- Musa, sen ne fazla konuşuyorsun, git, uzaklaş... Yahut da benimle olunca kör dilsiz kesil.
- موسیا بسیار گویی دور شو ** ور نه با من گنگ باش و کور شو
- Yok... Eğer gitmez, inadına oturursan hakikatte de bence gitmiş, benden ayrılmış sayılırsın” dedi.
- ور نرفتی وز ستیزه شستهای ** تو به معنی رفتهای بگسستهای
- Meselâ namazda ansızın yellensen, biriside sana git yeniden aptes al dese,
- چون حدث کردی تو ناگه در نماز ** گویدت سوی طهارت رو به تاز
- Gitmez, orada kakılır kalır namaz kılmaya devam edersen istediğin kadar eğil bükül, yat kalk.. be şaşkın, zaten namazın gitti! 3520
- ور نرفتی خشک جنبان میشوی ** خود نمازت رفت بنشین ای غوی
- Yürü, seninle eş olanların, sözünü sohbetini susamışçasına sevenlerin yanına var.
- رو بر آنها که هم جفت تواند ** عاشقان و تشنهی گفت تواند
- Bekçi, uyuyanlara göredir. Balıkların bekçiye ne ihtiyacı var?
- پاسبان بر خوابناکان بر فزود ** ماهیان را پاسبان حاجت نبود
- Çamaşırcıya elbise giyenler muhtaçtır.

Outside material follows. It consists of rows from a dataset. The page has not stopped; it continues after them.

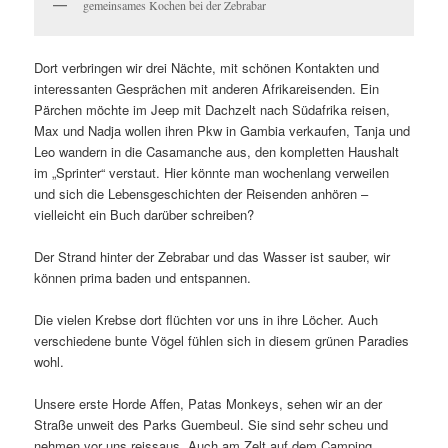
gemeinsames Kochen bei der Zebrabar
Dort verbringen wir drei Nächte, mit schönen Kontakten und
interessanten Gesprächen mit anderen Afrikareisenden. Ein
Pärchen möchte im Jeep mit Dachzelt nach Südafrika reisen,
Max und Nadja wollen ihren Pkw in Gambia verkaufen, Tanja und
Leo wandern in die Casamanche aus, den kompletten Haushalt
im „Sprinter“ verstaut. Hier könnte man wochenlang verweilen
und sich die Lebensgeschichten der Reisenden anhören –
vielleicht ein Buch darüber schreiben?
Der Strand hinter der Zebrabar und das Wasser ist sauber, wir
können prima baden und entspannen.
Die vielen Krebse dort flüchten vor uns in ihre Löcher. Auch
verschiedene bunte Vögel fühlen sich in diesem grünen Paradies
wohl.
Unsere erste Horde Affen, Patas Monkeys, sehen wir an der
Straße unweit des Parks Guembeul. Sie sind sehr scheu und
nehmen vor uns reissaus. Auch am Zelt auf dem Camping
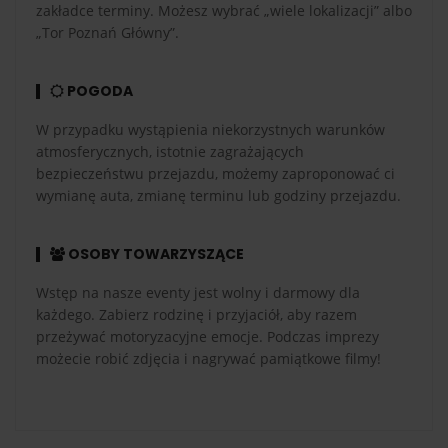
zakładce terminy. Możesz wybrać „wiele lokalizacji” albo
„Tor Poznań Główny”.
POGODA
W przypadku wystąpienia niekorzystnych warunków
atmosferycznych, istotnie zagrażających
bezpieczeństwu przejazdu, możemy zaproponować ci
wymianę auta, zmianę terminu lub godziny przejazdu.
OSOBY TOWARZYSZĄCE
Wstęp na nasze eventy jest wolny i darmowy dla
każdego. Zabierz rodzinę i przyjaciół, aby razem
przeżywać motoryzacyjne emocje. Podczas imprezy
możecie robić zdjęcia i nagrywać pamiątkowe filmy!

Çırçıplak canın ziyneti Allah tecellisidir.
- جامه پوشان را نظر بر گازر است ** جان عریان را تجلی زیور است
- Ya çıplakları bırak, bir yana çekil… Yahut onlar gibi elbiseden vazgeç!
- یا ز عریانان به یک سو باز رو ** یا چو ایشان فارغ از تن جامه شو
- Yok... Eğer tamamıyla soyunamıyorsan bari elbiseni azalt da orta halli ol!” 3525
- ور نمیتانی که کل عریان شوی ** جامه کم کن تا ره اوسط روی
- Fakirin şeyhe özrünü arz etmesi
- عذر گفتن فقیر به شیخ
- Fakir, o şeyhe ahvalini anlattı, suçuna özürler diledi.